I am a young 24 year old mum to 2 beautiful Earth Angels. Shall we call them 'H' and 'M'. You can call me Tessa.
H will be turning 3 very soon, she was the start of our life change. My pregnancy, birth and initial parenting with her were what I now consider to be very unnatural.
The whole lot was flooded with meds, supplements and ill advice which I blindly followed without investigating.
The change came about when H was prescribed antibiotics and steroid cream for dermatitis at only 8 weeks old!
M will turn 3 months on H's birthday. Things with M have been completely different. I had a very natural pregnancy, close to natural birth and a whole new perspective on the way we parent our children. Things are feeling much more natural this time around. I feel confident in the way we live and how our girls are raised and cared for, a feeling I didn't have with H.
I research every choice I consider and I make an 'informed decision'. I don't follow behind society blindly, I dont trust what the medical society or government tell us is right or true. I find the truth for myself. This is my right and this is my duty as a mother to make sure I am doing the best I possibly can for my children
I am quite proudly a hippy mum.
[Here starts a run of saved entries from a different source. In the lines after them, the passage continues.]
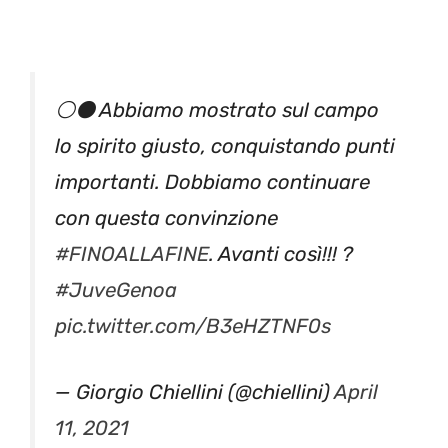
⚪️⚫️ Abbiamo mostrato sul campo
lo spirito giusto, conquistando punti
importanti. Dobbiamo continuare
con questa convinzione
#FINOALLAFINE
. Avanti così!!! ?
#JuveGenoa
pic.twitter.com/B3eHZTNF0s
— Giorgio Chiellini (@chiellini)
April
11, 2021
I want to raise my children with awareness of the real world around them. I want them to eat, breathe and live naturally. I do my best to teach them about the life around them.
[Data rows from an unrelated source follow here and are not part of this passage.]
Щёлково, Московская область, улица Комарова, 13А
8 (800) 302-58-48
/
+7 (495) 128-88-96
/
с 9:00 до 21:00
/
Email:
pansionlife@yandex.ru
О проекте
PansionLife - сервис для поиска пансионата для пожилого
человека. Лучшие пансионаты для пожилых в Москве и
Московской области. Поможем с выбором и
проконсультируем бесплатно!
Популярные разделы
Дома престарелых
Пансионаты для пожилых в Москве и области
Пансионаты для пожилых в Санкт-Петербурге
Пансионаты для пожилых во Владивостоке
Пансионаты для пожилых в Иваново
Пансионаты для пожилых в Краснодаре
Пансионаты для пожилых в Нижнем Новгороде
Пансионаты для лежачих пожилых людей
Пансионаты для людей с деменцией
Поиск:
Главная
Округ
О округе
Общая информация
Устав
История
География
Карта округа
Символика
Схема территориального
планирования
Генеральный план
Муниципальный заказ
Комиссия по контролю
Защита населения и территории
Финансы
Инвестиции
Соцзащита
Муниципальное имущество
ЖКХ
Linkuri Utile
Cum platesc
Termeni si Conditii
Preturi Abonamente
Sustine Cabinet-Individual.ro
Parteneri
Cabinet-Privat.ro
I breastfeed. I do it in public and I don't care what others feel on the subject because my breasts are not sexual play toys, they are my babies "Boobies". They are her sustenance and I keep her alive and healthy with these babies! I am proud I can. I gave up with H, a choice I sincerely regret. Knowing what I exposed her body to unnecessarily really makes me angry at myself for not knowing better. A mistake I am not willing to make again.
We cosleep, my daughter sleeps in our bed next to me against the warmth of my chest. We wouldn't have it any other way. We don't even own a cot and most likely wont. H slept with us fulltime when we realised the benefits of cosleeping and recently moved into her own bed at 2 and a half.
I wear my baby. I carry her in a sling, not all day every day but most certainly every time we go out and when she want closeness for the day and I need to get things done. Other times, she is sitting in her pram wherever I may be watching me do my thing and soon she will join her big sister on the ground helping me or playing.
My girls wear cloth nappies, a recent change I must admit. Something I will touch on another day.
We eat as natural as we can possibly afford. We grow what we can and supplement with fruit and veg from the supermarket.
We heal our bodies with herbs, homeopathic remedies, aromatherapy and healthy diets before we opt for a prescription of toxins.
We do not vax any more, another mistake I made on H without trusting my instinct and doing proper research. Needless to say I wont be finishing her vax schedule. In fact, I will be endeavouring to try and detox her body from the harm I have already allowed.
I garden organically, growing food and herbs. It is one of my passions. We own 90 acres and plan to make it an organic self sufficient homestead to raise our family on and pass to our future generations.
I love to cook. My favourite thing is to make jams and preserving foods in other ways. There very many things I want to learn to cook and make myself.
I sew. I love to sew. I love to create clothing and other items for my family and friends. When I get a chance to I must admit.
I am human, I try my best to ensure the health and safety of my children. I try to ensure their minds aren't flooded with the poisons of society.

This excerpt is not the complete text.